Chief Executive Officer Murilo Ferreira is overseeing the Brazilian mining giant’s shift away from its home state of Minas Gerais and towards new deposits in the north. The change has culminated in a $14bn mining complex in an area where ore quality is higher and costs will be lower. It’s also left behind a region that’s seen spending and job opportunities steadily decline over the last four years, spurring bitter feelings along the way.
“The direction of the company could have been better handled,” Minas Gerais Congressman Newton Cardoso Jr, whose father was a state governor, said in an interview. “Vale needs a CEO that focuses on environmental issues and that respects Minas Gerais’s investment priorities and job-generation needs.”
While local opposition like that would normally be of little consequence for an independently run company, Vale is controlled by a holding company whose owners include state pension funds and a development bank. And the changes come at a time when the new government is suffering from a recession and looking to distance itself from authorities and executives with perceived allegiances to the previous administration.
Ferreira took the CEO job in 2011 as part of a management shakeup driven by then President Dilma Rousseff. Since then, the company has been on a roller coaster ride of sorts. Over that period, Vale’s shares lost 66% as commodity prices tumbled amid slowing Chinese demand and expanding supply. Since January, though, there’s been a turnaround.
As the CEO stepped up cost- and debt-cutting efforts and prices steadied, the company’s stock jumped more than 50%, outperforming rivals. And last month, JPMorgan Chase & Co raised its stock recommendation to the equivalent of buy. Now, Ferreira is at the centre of a growing national controversy over whether his efforts, which are helping the company thrive, are hurting a region of the country that has served as Vale’s cash cow.
The northern push will allow Vale to start shipping low-cost, high-grade ore early next year from its new S11D mine, using state-of-the-art logistics not found in Minas Gerais. That will lower overall production costs and narrow the advantage of Australian operations owned by Rio Tinto Group and BHP Billiton because of their proximity to Chinese steel mills.
“You have to be on the lower end of the cost curve,” Patrik Kauffmann, who helps manage $11bn in assets including Vale bonds at Solitaire Aquila Ltd in Zurich, said by telephone. “That guarantees your survival even in difficult times.”
The prospect of getting iron ore to China cheaper and creating thousands of jobs in poor northern communities in the process is cold comfort for a group of Minas Gerais politicians from the PMDB party, to which Brazil’s President Michel Temer also belongs. They’re working behind the scenes to try to replace 63-year-old Ferreira when his contract expires in the second quarter of next year, a government official with knowledge of the matter said, without naming them.
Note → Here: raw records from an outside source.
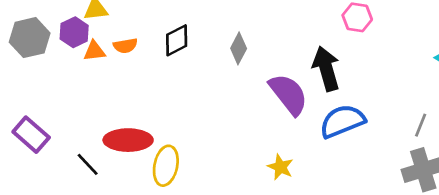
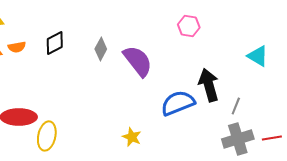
black arrow: (326, 69) -> (209, 85), moved
purple semicircle: (288, 94) -> (138, 61), moved

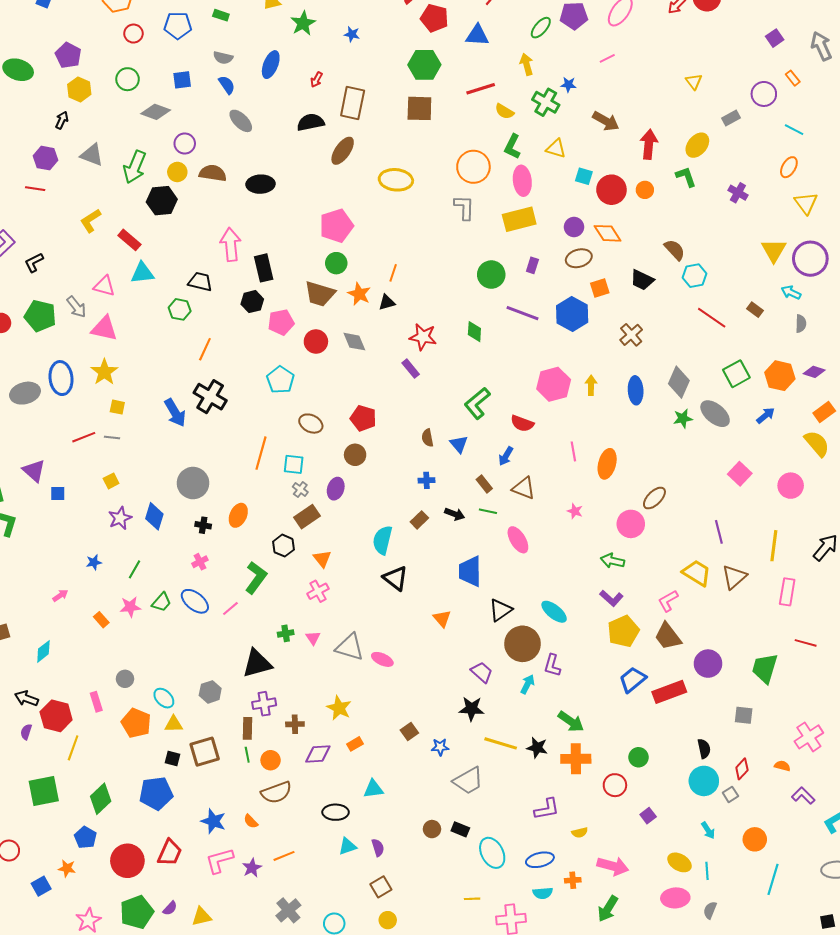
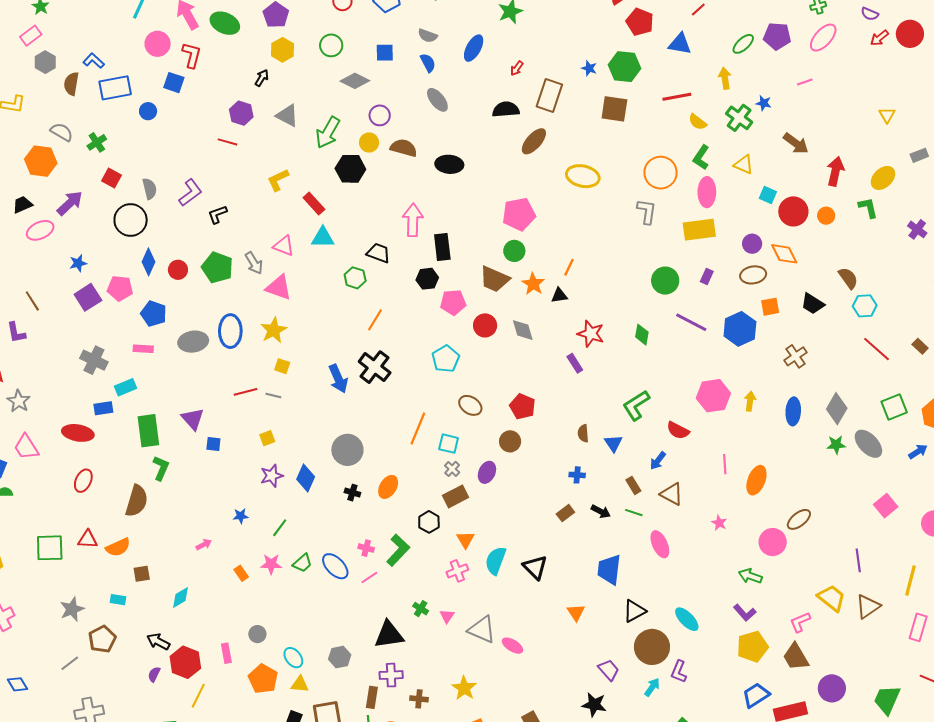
blue star: (352, 34) -> (589, 68), moved
cyan semicircle: (382, 540) -> (496, 561), moved
pink cross: (200, 562) -> (366, 548), moved, turned 35
green cross: (286, 633) -> (421, 609), turned 35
While mines in Minas Gerais still account for more than half of Vale’s overall output, spending in the state has steadily declined in the past four years and is now a fraction of northern outlays.
President Temer hasn’t taken a public position on Ferreira, and the presidency’s press office declined to comment. Vale’s press department in Rio declined a request for comment from Ferreira.
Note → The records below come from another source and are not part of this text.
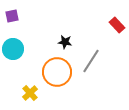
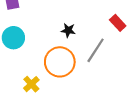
red rectangle: (117, 25) -> (118, 23), moved

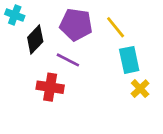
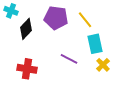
purple line: (68, 60) -> (69, 59), moved
red cross: (50, 87) -> (27, 69), moved

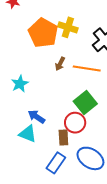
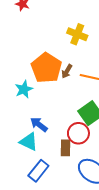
orange pentagon: (43, 33) -> (46, 68), moved
blue rectangle: (56, 163) -> (38, 171), moved

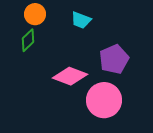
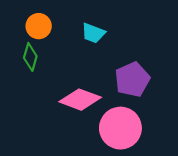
green diamond: (28, 40) -> (30, 57), turned -30

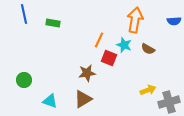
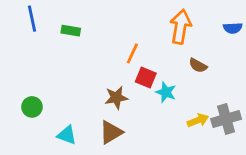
cyan star: (124, 45) -> (166, 92), moved
gray cross: (169, 102) -> (226, 119), moved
Vale’s shift north provides a backdrop for other criticisms being levelled at management by Minas Gerais lawmakers. They include an allegedly tepid response to a deadly dam accident at Vale’s joint venture with BHP last year, said the government official said, who isn’t authorised to speak publicly. And it doesn’t help that Ferreira is viewed as a long-time ally of impeached president Rousseff.
The animosity for Ferreira by some Minas Gerais politicians isn’t shared by Hildo Rocha, a PMDB party representative from the northern state of Maranhao, where Vale is finishing a massive railway and port expansion to serve the new S11D mine.
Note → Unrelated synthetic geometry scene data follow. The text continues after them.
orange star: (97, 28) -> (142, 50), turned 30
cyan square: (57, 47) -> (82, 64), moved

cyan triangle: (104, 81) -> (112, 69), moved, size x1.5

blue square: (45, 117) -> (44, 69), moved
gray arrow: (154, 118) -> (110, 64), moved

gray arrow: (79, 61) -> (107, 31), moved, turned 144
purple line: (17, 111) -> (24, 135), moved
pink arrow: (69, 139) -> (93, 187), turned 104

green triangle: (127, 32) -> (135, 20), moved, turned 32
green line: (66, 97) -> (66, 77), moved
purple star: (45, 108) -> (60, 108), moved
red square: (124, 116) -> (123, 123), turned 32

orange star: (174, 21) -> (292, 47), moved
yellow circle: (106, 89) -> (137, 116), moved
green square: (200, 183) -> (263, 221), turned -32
“He’s done a great job,” Rocha said in an interview. “Vale’s investments in Maranhao have been very important, especially with the crisis, the low prices for iron ore.” Cardoso Jr said that while he understands a company has to look after its bottom line, many in Minas Gerais feel Vale should show more loyalty. Privatised in 1997, Vale tapped the state’s mineral wealth to fund global expansions and become one of the most valuable commodity producers on the planet.